- _To do_:
Output all records exactly, with no images.
---------- Record excerpts ----------
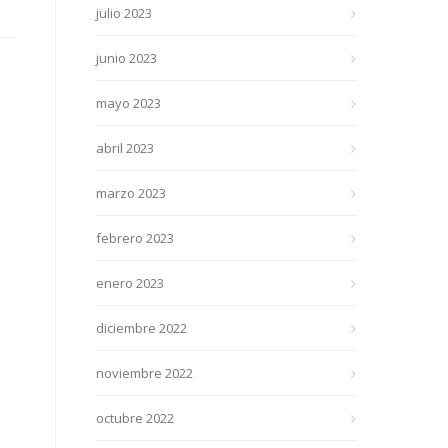
julio 2023
junio 2023
mayo 2023
abril 2023
marzo 2023
febrero 2023
enero 2023
diciembre 2022
noviembre 2022
octubre 2022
----------
- _Reply to the exercise_:
julio 2023
junio 2023
mayo 2023
abril 2023
marzo 2023
febrero 2023
enero 2023
diciembre 2022
noviembre 2022
octubre 2022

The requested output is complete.